The last few years have been challenging for Jostens and other specialty jewelry companies that rely on gold and other precious metals. Jostens reviews its jewelry prices annually, Chivers said, and tries to lock in the cost of gold and other materials up to 18 months in advance.

The strategy worked from 2010 through 2012. Jostens said it was able to keep the base price on its gold rings flat. However, the volatility in commodities markets forced the company to boost prices in 2013.

Jostens would not detail its pricing information except to say in a statement that it "applied an increase to the prices of gold rings that reflect the change in the gold market."

This fall, a ladies gold class ring starts at $299.99, while the men's version starts at $399.99. Then there's the customized work -- the color and karat of the gold, engraving, stone colors and cuts, and more.

Does that break your budget?

To help stretch your dollars, Jostens offers ring options besides gold and installment plans for making the payments.

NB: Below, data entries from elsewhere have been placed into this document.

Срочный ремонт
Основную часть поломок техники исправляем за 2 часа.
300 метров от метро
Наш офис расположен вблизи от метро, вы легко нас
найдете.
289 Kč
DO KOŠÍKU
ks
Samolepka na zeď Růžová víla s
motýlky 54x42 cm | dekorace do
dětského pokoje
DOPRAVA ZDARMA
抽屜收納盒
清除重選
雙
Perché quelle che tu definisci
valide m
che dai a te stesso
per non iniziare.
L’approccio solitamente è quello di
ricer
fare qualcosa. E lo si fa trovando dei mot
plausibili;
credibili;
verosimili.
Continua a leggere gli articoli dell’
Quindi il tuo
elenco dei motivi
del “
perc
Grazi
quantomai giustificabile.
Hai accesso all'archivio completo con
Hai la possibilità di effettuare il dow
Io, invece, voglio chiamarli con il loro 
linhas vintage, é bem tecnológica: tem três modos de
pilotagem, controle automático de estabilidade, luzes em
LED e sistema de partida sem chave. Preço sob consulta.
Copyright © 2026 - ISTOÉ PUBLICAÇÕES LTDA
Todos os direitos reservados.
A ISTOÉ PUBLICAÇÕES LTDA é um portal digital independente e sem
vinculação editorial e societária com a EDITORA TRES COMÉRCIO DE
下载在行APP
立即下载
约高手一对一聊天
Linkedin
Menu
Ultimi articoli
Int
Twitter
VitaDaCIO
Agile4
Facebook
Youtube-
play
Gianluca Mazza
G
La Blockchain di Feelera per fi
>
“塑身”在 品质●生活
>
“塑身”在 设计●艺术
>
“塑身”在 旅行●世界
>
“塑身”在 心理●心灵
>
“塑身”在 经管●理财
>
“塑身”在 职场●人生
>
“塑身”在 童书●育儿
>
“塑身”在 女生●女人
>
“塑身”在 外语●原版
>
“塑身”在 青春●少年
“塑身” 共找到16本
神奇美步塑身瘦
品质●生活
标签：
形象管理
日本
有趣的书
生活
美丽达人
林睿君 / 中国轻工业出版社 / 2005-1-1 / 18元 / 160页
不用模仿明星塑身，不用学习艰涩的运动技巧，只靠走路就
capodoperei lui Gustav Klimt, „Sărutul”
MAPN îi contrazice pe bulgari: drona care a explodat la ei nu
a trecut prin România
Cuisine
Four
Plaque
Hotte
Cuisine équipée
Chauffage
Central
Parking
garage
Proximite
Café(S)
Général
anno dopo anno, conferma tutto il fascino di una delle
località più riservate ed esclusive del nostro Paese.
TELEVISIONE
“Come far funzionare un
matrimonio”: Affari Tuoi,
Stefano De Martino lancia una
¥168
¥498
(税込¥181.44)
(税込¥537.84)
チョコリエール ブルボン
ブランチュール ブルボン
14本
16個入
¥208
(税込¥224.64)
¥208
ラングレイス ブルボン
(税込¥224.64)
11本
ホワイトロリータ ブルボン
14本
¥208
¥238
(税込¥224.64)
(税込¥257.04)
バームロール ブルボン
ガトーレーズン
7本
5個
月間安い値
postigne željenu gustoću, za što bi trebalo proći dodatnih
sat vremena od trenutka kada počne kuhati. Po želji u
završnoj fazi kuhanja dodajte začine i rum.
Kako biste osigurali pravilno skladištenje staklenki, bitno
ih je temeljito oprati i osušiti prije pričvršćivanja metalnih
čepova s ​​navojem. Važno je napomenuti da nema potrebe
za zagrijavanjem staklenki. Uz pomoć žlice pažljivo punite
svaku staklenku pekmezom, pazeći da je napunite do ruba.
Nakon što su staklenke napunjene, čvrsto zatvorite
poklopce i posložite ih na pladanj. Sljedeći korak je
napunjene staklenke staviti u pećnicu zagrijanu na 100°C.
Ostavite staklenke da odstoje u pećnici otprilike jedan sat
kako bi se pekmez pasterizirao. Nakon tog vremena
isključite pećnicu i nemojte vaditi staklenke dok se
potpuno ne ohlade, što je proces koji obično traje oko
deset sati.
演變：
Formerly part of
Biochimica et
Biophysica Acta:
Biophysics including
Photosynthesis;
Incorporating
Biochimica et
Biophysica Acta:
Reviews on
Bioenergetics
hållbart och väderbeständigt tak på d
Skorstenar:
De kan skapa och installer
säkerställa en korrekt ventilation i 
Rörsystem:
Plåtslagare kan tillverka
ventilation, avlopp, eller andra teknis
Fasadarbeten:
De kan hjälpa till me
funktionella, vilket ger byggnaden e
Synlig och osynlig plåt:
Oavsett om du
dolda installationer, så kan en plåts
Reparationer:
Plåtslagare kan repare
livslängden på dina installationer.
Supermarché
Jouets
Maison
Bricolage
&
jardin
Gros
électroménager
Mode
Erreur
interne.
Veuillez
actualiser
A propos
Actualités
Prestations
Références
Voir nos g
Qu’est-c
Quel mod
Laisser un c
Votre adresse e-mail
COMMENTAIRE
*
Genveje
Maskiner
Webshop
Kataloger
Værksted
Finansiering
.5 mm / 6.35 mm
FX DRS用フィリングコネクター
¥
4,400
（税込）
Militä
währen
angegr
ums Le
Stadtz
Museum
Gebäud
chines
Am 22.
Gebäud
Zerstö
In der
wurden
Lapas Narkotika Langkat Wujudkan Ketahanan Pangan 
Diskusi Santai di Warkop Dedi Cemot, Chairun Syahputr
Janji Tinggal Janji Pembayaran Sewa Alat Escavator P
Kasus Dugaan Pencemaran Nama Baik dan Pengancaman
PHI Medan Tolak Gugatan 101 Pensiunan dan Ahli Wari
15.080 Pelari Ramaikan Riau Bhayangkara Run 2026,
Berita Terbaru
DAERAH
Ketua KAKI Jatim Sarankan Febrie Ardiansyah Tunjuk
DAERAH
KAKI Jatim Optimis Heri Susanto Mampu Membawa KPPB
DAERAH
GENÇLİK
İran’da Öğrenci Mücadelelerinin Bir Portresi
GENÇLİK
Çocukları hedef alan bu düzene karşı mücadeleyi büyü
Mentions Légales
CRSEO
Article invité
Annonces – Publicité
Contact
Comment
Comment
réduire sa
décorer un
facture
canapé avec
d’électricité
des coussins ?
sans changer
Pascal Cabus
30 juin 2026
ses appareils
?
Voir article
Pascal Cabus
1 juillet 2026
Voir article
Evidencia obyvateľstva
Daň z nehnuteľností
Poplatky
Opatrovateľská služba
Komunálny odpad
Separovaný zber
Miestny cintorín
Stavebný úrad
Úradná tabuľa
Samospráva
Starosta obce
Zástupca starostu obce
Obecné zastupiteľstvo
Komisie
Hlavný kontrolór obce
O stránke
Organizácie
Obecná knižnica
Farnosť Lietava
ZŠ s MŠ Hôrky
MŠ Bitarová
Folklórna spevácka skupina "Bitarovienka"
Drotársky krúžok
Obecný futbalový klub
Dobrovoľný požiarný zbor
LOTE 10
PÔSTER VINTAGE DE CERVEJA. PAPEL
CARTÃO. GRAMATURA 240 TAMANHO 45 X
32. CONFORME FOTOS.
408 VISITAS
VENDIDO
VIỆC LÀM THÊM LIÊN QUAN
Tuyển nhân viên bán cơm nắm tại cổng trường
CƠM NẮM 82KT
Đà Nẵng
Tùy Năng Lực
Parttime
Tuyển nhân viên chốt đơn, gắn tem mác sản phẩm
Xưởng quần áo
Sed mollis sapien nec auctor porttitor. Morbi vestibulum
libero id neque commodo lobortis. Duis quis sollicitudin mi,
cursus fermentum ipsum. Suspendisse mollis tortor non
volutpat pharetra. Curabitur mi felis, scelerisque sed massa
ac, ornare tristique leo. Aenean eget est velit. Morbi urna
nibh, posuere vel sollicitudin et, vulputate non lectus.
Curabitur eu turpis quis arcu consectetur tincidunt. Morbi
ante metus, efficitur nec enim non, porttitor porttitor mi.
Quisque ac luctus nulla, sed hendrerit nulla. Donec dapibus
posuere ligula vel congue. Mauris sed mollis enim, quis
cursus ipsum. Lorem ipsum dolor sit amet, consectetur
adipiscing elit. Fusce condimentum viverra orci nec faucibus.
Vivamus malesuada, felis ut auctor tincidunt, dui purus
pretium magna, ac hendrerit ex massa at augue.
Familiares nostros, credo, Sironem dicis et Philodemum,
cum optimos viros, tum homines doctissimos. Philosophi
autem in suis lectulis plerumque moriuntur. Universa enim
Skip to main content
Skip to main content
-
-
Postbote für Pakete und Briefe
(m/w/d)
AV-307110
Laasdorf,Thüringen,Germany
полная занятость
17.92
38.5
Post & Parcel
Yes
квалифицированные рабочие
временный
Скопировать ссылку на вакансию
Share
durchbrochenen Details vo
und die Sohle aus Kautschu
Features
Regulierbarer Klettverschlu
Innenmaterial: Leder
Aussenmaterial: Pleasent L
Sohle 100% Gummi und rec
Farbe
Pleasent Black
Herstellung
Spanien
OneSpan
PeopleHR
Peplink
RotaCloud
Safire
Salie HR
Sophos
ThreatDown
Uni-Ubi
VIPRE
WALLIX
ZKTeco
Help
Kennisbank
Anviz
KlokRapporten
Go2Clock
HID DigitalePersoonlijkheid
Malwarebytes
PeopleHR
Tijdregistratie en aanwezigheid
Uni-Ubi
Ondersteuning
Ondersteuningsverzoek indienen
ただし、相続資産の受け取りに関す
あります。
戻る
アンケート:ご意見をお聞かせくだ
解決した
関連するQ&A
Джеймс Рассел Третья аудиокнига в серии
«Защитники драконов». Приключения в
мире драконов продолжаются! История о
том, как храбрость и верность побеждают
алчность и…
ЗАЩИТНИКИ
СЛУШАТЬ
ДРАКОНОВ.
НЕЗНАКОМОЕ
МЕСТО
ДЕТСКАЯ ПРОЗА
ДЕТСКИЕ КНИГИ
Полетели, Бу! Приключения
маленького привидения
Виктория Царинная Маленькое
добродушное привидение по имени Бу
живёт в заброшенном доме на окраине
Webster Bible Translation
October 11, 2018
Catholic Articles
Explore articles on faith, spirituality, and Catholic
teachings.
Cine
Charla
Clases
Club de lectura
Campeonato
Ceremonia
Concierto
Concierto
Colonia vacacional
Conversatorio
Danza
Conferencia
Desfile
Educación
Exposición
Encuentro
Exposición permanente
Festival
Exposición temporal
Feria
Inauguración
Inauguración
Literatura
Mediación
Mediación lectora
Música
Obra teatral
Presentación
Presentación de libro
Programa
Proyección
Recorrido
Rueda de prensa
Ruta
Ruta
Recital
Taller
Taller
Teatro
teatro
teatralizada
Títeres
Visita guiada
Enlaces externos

Jostens said its best-selling rings are actually made from silver and non-precious metals such as silver lustrium and yellow lustrium.

Silver rings start at $209.99, which is about 5 percent higher than two years ago. Rings made from non-precious metals have a base price of $69.99. Jostens said it has held the line on these prices for the past five years.

Of course, Jostens and other companies that contract with high schools and colleges are not the only option for buying a class ring. Retailers such as Wal-Mart sell rings, so it pays to shop around.

Before writing the check, make sure your high school senior really plans to wear that cool bling after graduation. It's a lot of money to pay for something that could wind up collecting dust in a dresser drawer.

And if the gold ring loses some of its luster a few years from now, there's always a way out. Gold buyers will pay you something, depending on the karats, condition of the gold and the commodity price at the time you sell it.